Aristotle’s statement on credibility asks when speakers’ claims are apt to be considered viable by judges. Succinctly outlining a theory of trust or credibility, Aristotle (BII, I) posits that audiences are likely to place greater faith or confidence in those speakers (as characters) who are thought to (1) display good sense in judgment, (2) possess excellence of capacity (competence, honor), and (3) act in ways consistent with the audience’s (advantageous) viewpoint in mind.
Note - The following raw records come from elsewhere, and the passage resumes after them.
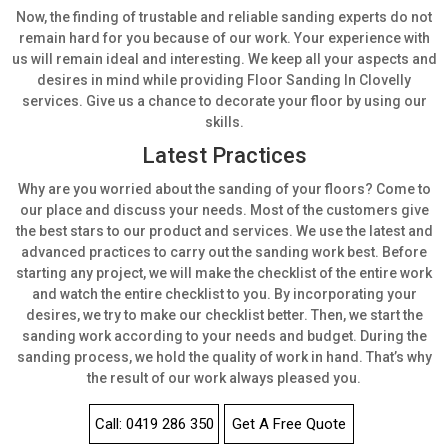
Now, the finding of trustable and reliable sanding experts do not
remain hard for you because of our work. Your experience with
us will remain ideal and interesting. We keep all your aspects and
desires in mind while providing Floor Sanding In Clovelly
services. Give us a chance to decorate your floor by using our
skills.
Latest Practices
Why are you worried about the sanding of your floors? Come to
our place and discuss your needs. Most of the customers give
the best stars to our product and services. We use the latest and
advanced practices to carry out the sanding work best.
Before
starting any project, we will make the checklist of the entire work
and watch the entire checklist to you. By incorporating your
desires, we try to make our checklist better. Then, we start the
sanding work according to your needs and budget. During the
sanding process, we hold the quality of work in hand. That’s why
the result of our work always pleased you.
Call: 0419 286 350
Get A Free Quote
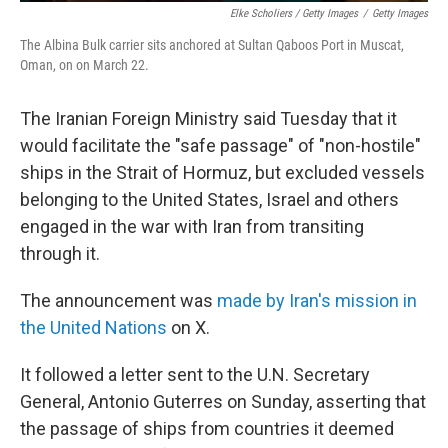
Elke Scholiers / Getty Images
/
Getty Images
The Albina Bulk carrier sits anchored at Sultan Qaboos Port in Muscat,
Oman, on on March 22.
The Iranian Foreign Ministry said Tuesday that it
would facilitate the "safe passage" of "non-hostile"
ships in the Strait of Hormuz, but excluded vessels
belonging to the United States, Israel and others
engaged in the war with Iran from transiting
through it.
The announcement was
made by Iran's mission in
the United Nations
on X.
It followed a letter sent to the U.N. Secretary
General, Antonio Guterres on Sunday, asserting that
the passage of ships from countries it deemed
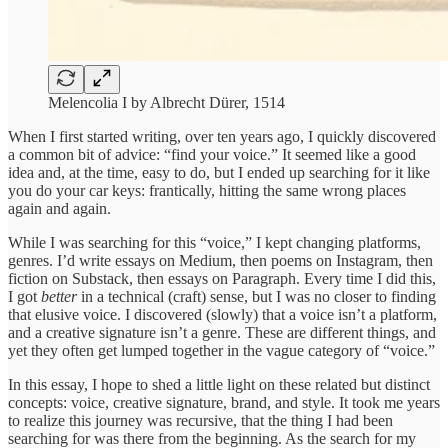
Melencolia I by Albrecht Dürer, 1514
When I first started writing, over ten years ago, I quickly discovered
a common bit of advice: “find your voice.” It seemed like a good
idea and, at the time, easy to do, but I ended up searching for it like
you do your car keys: frantically, hitting the same wrong places
again and again.
While I was searching for this “voice,” I kept changing platforms,
genres. I’d write essays on Medium, then poems on Instagram, then
fiction on Substack, then essays on Paragraph. Every time I did this,
I got
better
in a technical (craft) sense, but I was no closer to finding
that elusive voice. I discovered (slowly) that a voice isn’t a platform,
and a creative signature isn’t a genre. These are different things, and
yet they often get lumped together in the vague category of “voice.”
In this essay, I hope to shed a little light on these related but distinct
concepts: voice, creative signature, brand, and style. It took me years
to realize this journey was recursive, that the thing I had been
searching for was there from the beginning. As the search for my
The implication is that those who achieve credibility on the part of others will be heavily advantaged in their subsequent communications with others.

Attending to Emotionality

As indicated elsewhere (Prus 2013a), Aristotle provides an exceptionally potent (detailed, analytically sophisticated) statement on emotionality that not only is consistent with an interactionist approach to the study of emotionality but also extends interactionist conceptualizations (e.g., Prus 1996:173–201) in distinctively enabling terms.

Defining emotions or passions as feelings or dispositions pertaining to pleasure (and pain) that have a capacity to affect people’s judgments, Aristotle intends to establish the relevancy of people’s emotions for influence work.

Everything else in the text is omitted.